(Saint-Jérôme) Même si Normand Dubé présente un risque «élevé» pour la société, le juge Gilles Garneau hésite toujours à le faire évaluer dans un institut psychiatrique. Le pilote connu pour son attaque spectaculaire sur des lignes à haute tension d’Hydro-Québec sera d’abord évalué par un criminologue pour mieux cerner sa personnalité et son risque de récidive.

Déjà condamné à sept ans de pénitencier dans l’affaire d’Hydro-Québec, Normand Dubé a été reconnu coupable le mois dernier de harcèlement criminel et d’incendies criminels pour avoir intimidé trois fonctionnaires et fait incendier leur résidence personnelle. L’homme de 57 ans s’était vengé pour de banals litiges administratifs, comme la contestation de son impôt foncier.

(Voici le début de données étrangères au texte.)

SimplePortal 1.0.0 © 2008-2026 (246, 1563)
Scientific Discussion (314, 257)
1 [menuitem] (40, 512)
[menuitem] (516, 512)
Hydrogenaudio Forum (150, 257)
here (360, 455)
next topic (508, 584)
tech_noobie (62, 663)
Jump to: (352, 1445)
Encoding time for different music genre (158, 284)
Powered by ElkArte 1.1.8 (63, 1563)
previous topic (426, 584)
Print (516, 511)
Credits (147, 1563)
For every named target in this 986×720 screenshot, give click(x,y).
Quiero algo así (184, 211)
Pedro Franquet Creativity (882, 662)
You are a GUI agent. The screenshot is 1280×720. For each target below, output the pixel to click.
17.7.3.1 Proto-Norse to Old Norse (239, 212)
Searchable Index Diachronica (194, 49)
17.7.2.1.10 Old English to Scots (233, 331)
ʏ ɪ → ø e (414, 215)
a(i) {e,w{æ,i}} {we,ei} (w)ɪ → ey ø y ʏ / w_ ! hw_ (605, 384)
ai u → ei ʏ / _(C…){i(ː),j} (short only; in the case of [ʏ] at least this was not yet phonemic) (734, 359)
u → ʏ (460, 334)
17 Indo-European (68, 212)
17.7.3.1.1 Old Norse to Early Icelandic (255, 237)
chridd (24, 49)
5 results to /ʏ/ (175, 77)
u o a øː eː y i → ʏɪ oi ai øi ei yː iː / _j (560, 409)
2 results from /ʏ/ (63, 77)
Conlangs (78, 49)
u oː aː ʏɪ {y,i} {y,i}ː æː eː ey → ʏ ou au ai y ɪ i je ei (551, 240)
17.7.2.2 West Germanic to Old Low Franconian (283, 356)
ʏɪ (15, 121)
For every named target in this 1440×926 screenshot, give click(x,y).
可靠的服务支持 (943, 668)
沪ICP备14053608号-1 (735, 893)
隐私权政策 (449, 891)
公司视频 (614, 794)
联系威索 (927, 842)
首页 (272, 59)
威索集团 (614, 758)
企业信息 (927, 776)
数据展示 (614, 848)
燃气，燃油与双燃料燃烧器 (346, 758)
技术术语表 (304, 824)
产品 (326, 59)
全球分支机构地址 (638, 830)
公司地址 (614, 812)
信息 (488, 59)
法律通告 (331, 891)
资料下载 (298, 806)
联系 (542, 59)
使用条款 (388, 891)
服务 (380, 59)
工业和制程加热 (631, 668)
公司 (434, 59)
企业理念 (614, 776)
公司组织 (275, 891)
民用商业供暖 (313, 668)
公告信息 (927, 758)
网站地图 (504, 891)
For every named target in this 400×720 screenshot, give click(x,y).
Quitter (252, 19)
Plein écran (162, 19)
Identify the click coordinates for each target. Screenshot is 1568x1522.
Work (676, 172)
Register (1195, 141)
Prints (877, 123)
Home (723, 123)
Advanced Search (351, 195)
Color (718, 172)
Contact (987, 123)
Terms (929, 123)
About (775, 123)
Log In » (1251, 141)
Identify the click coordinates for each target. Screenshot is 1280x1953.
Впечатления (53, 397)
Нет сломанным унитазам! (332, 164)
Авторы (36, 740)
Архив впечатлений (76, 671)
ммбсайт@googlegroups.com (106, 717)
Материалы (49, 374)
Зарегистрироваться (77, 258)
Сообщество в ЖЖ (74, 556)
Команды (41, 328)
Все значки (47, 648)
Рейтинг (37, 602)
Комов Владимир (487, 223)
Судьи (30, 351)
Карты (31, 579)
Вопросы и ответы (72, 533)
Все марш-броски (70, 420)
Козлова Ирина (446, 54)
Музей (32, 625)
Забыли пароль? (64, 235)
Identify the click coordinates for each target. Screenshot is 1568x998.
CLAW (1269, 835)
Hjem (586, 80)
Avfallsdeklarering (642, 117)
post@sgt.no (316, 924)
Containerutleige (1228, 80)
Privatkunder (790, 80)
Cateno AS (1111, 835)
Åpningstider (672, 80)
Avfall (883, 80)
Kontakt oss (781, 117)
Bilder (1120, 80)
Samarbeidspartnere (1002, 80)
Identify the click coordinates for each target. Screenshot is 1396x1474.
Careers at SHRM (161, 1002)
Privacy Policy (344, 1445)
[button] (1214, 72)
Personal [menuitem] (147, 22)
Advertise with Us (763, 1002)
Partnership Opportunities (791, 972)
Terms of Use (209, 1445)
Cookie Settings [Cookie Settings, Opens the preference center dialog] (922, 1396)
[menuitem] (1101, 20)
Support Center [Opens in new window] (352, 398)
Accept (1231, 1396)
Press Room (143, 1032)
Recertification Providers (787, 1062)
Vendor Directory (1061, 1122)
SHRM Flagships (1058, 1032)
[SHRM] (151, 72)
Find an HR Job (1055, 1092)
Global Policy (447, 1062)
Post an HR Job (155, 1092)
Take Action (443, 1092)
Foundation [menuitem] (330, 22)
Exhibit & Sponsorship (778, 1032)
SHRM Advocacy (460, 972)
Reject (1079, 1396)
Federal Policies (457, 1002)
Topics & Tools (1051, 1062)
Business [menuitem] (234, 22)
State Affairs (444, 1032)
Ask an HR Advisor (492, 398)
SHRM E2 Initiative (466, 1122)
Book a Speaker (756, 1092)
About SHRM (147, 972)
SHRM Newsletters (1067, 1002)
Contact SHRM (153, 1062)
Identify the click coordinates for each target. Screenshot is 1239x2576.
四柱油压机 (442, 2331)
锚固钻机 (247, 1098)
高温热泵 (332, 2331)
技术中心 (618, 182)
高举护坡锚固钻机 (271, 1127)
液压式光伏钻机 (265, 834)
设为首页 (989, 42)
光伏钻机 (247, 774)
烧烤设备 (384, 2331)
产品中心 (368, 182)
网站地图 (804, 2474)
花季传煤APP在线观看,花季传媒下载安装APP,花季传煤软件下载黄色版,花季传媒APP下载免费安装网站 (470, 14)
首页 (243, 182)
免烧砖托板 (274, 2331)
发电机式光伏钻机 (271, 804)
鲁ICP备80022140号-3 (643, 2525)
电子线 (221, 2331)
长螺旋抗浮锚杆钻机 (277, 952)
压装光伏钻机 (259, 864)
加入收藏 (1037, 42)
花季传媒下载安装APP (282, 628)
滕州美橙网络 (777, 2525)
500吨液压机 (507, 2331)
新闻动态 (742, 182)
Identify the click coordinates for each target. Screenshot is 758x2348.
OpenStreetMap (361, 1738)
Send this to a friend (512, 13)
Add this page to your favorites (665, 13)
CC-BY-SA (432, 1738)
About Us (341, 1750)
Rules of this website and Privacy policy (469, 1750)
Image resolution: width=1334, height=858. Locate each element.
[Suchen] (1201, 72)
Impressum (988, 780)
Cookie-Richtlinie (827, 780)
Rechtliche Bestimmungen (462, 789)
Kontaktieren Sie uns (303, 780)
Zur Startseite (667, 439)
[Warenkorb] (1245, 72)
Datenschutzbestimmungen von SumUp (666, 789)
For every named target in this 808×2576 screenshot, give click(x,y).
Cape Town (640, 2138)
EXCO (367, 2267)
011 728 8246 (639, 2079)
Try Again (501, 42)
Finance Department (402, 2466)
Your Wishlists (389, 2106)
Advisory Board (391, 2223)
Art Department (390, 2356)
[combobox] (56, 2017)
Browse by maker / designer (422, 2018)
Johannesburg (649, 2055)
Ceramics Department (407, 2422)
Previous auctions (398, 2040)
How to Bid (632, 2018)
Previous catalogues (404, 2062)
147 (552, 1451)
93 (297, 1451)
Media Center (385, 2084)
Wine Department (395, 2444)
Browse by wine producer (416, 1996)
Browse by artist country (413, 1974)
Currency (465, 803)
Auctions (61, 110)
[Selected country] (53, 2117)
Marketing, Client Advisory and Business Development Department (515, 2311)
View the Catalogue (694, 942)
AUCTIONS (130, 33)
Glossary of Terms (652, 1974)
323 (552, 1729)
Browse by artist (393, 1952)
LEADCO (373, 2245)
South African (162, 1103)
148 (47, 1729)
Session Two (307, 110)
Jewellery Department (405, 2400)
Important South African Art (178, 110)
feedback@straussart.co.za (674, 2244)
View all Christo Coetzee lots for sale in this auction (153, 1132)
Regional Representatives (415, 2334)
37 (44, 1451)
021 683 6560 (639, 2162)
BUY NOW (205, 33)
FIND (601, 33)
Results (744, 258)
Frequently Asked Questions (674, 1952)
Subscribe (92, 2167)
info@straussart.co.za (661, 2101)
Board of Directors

C’est dans le cadre de ce procès que le procureur de la Couronne Me Steve Baribeau a présenté mardi sa demande de renvoi pour évaluation de Normand Dubé à titre de délinquant à contrôler, une désignation réservée aux criminels violents susceptibles de récidive. Les criminels portant cette étiquette peuvent faire l’objet d’une surveillance étroite pendant 10 ans après leur sortie de prison.

Selon le ministère public, Normand Dubé doit être évalué pour 60 jours à l’Institut Philippe-Pinel, puisqu’il a commis des sévices graves à des citoyens, qu’il y a des motifs raisonnables de croire qu’il pourrait être déclaré délinquant à contrôler et qu’il est à risque de récidiver.

«Écoutez, il a commandé des incendies criminels, parce qu’il n’acceptait pas des décisions. C’est quelqu’un qui se dit victime du système. Ça, c’est hautement préoccupant. On est rendu à utiliser la violence pour faire entendre son point de vue. Et je ne sais pas comment ce type de comportement peut se traiter», a plaidé Me Baribeau.

Le juge Garneau semblait d’abord prêt à autoriser la demande d’évaluation de la Couronne avant de se rallier à une suggestion de dernière minute de l’avocat de la défense Me Maxime Chevalier pour confectionner un rapport présentenciel. Ce type de rapport est souvent produit à l’étape des observations sur la peine, lorsqu’un accusé n’a pas d’antécédent criminel.

Une suggestion à laquelle s’est vivement opposé le procureur de la Couronne, avant de se résoudre à l’accepter. «Ce ne sont pas les mêmes concepts! C’est complètement différent!», a plaidé Me Baribeau. «Je veux avoir un éclairage encore plus approfondi avec le rapport présentenciel. En quoi ça va retarder les choses?», a rétorqué le juge. La cause sera entendue le 12 août.

L’avocat de Normand Dubé a rassuré le juge que son client, détenu depuis trois semaines, allait collaborer à la confection du rapport présentenciel, même s’il fait appel du jugement. Me Chevalier s’oppose au renvoi pour évaluation à titre de délinquant à contrôler notamment en raison de l’intrusion «élevée» dans sa vie privée. De plus, il n’y a pas de risque de récidive chez son client, ajoute-t-il.

«La vengeance est un plat qui se mange froid»

Dans sa vendetta, Normand Dubé s’en est pris à une surintendante de l’Agence des services frontaliers du Canada, au directeur du service d’urbanisme de Sainte-Anne-des-Plaines et à une employée de cette municipalité. Il a commandé à des hommes de main en 2013 et 2014 d’incendier les résidences de ces fonctionnaires après les avoir intimidés. Personne n’a heureusement été blessé.

La Couronne entend réclamer une peine de dix ans de pénitencier contre Normand Dubé, a déjà fait savoir Me Steve Baribeau. Cette peine pourrait s’ajouter à celle déjà imposée pour son attaque des lignes à haute tension d’Hydro-Québec en avion en 2014. Son sabotage a causé près de 30 millions de dollars de dommages à la société d’État et a failli provoquer une «panne totale» d’électricité au Québec.

La technique qu’il a utilisée pour attaquer les lignes électriques fait l’objet d’une ordonnance de non-publication pour des motifs de sécurité nationale, une mesure exceptionnelle.

Notons qu’il a également interjeté appel dans cette affaire.